__Your instructions__: For the entries below, work out how many lines include the string "pour", then write only that number.

(Records to use)

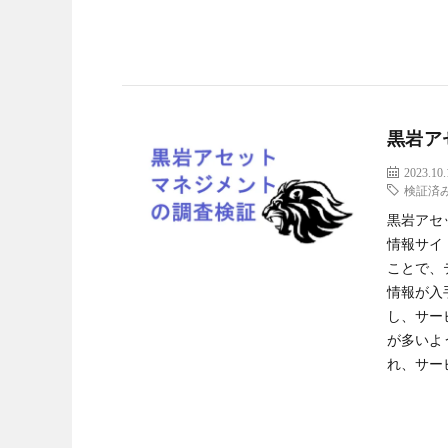
黒岩ア
2023.10.
検証済
黒岩アセ
情報サイ
ことで、
情報が入
し、サー
が多いよ
れ、サービ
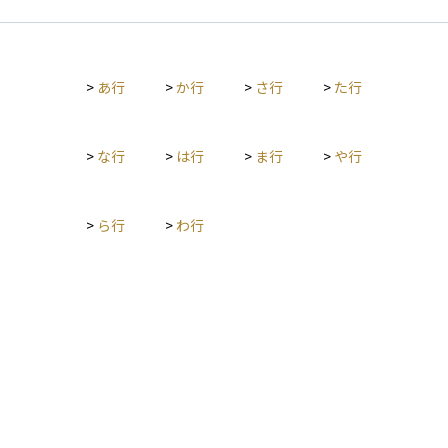
通しをもとに、年金の収支がどうなっていくかを長期的に予測
します。 年金は長期間にわたって支給される制度であるため、
短期的な視点ではなく、100年先までの持続可能性を見通すこ
とが求められます。財政検証の結果は、将来の給付水準や保険
>
あ行
>
か行
>
さ行
>
た行
料水準の調整、制度改正の判断材料として活用されます。 たと
えば、経済が低迷し続けた場合に年金水準がどの程度まで下が
るのか、逆に経済が順調に成長した場合にはどうなるのかな
ど、複数のシナリオで分析されます。この検証は、国民が年金
>
な行
>
は行
>
ま行
>
や行
制度に安心して加入・受給できるよう、透明性を確保する役割
も果たしています。
>
ら行
>
わ行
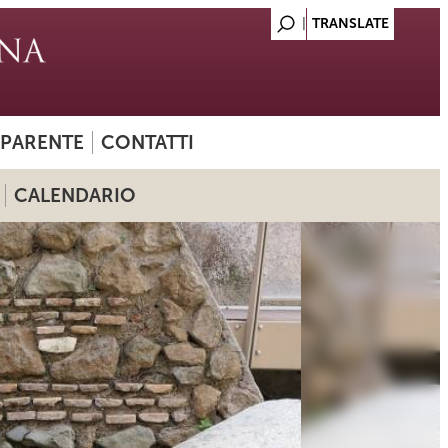
SPARENTE
CONTATTI
CALENDARIO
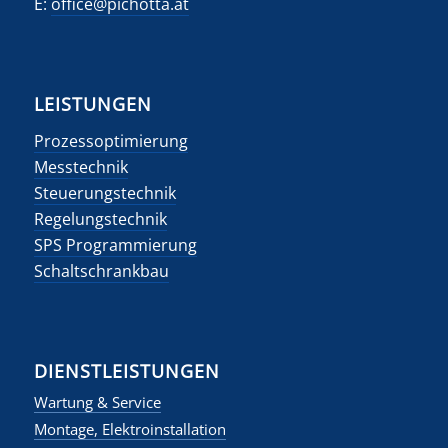
E:
office@pichotta.at
LEISTUNGEN
Prozessoptimierung
Messtechnik
Steuerungstechnik
Regelungstechnik
SPS Programmierung
Schaltschrankbau
DIENSTLEISTUNGEN
Wartung & Service
Montage, Elektroinstallation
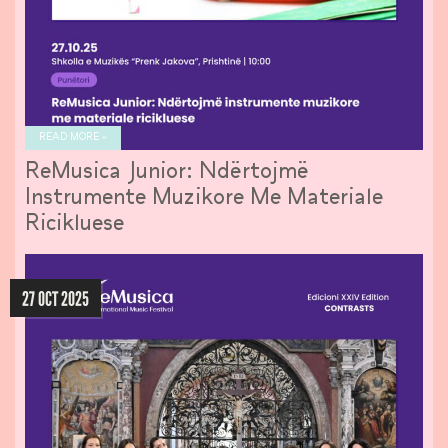
READ MORE »
ReMusica Junior: Ndërtojmë
Instrumente Muzikore Me Materiale
Ricikluese
27 OCT 2025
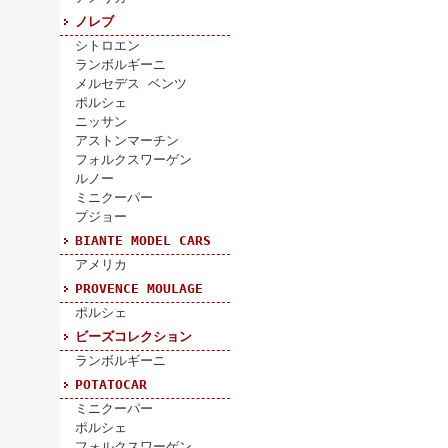
ノレブ
シトロエン
ランボルギーニ
メルセデス ベンツ
ポルシェ
ニッサン
アストンマーチン
フォルクスワーゲン
ルノー
ミニクーパー
プジョー
BIANTE MODEL CARS
アメリカ
PROVENCE MOULAGE
ポルシェ
ビーズコレクション
ランボルギーニ
POTATOCAR
ミニクーパー
ポルシェ
フォルクスワーゲン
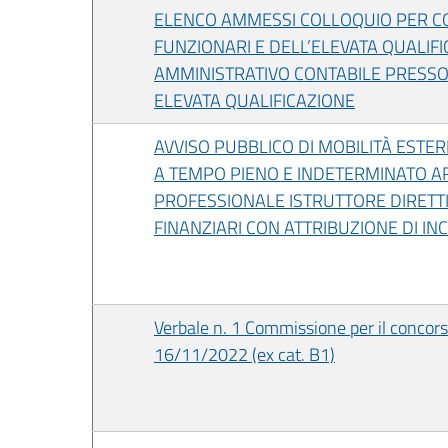
ELENCO AMMESSI COLLOQUIO PER COP
FUNZIONARI E DELL’ELEVATA QUALIF
AMMINISTRATIVO CONTABILE PRESSO I
ELEVATA QUALIFICAZIONE
AVVISO PUBBLICO DI MOBILITÀ ESTERN
A TEMPO PIENO E INDETERMINATO AR
PROFESSIONALE ISTRUTTORE DIRETTI
FINANZIARI CON ATTRIBUZIONE DI IN
Verbale n. 1 Commissione per il concors
16/11/2022 (ex cat. B1)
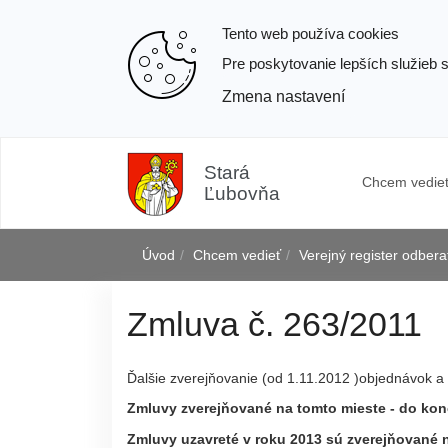
Tento web používa cookies
Pre poskytovanie lepších služieb 
Zmena nastavení
Prejsť
k
Stará
Chcem vedie
obsahu
Ľubovňa
Úvod
Chcem vedieť
Verejný register odber
Zmluva č. 263/2011
j
Ďalšie zverejňovanie (od 1.11.2012 )objednávok a 
Zmluvy zverejňované na tomto mieste - do kon
Zmluvy uzavreté v roku 2013 sú zverejňované 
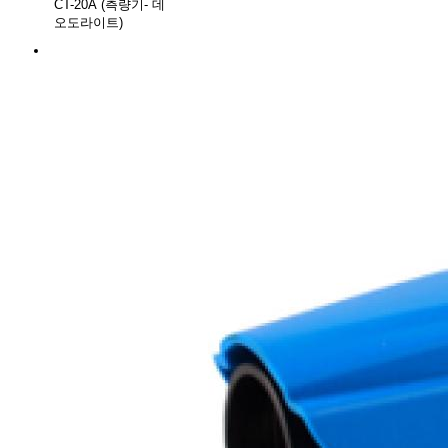
CT-20A (측량기- 데
오도라이트)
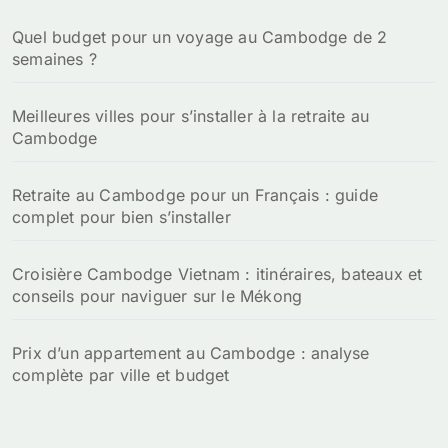
Quel budget pour un voyage au Cambodge de 2
semaines ?
Meilleures villes pour s’installer à la retraite au
Cambodge
Retraite au Cambodge pour un Français : guide
complet pour bien s’installer
Croisière Cambodge Vietnam : itinéraires, bateaux et
conseils pour naviguer sur le Mékong
Prix d’un appartement au Cambodge : analyse
complète par ville et budget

(End Records to use)

__Expected output__: 5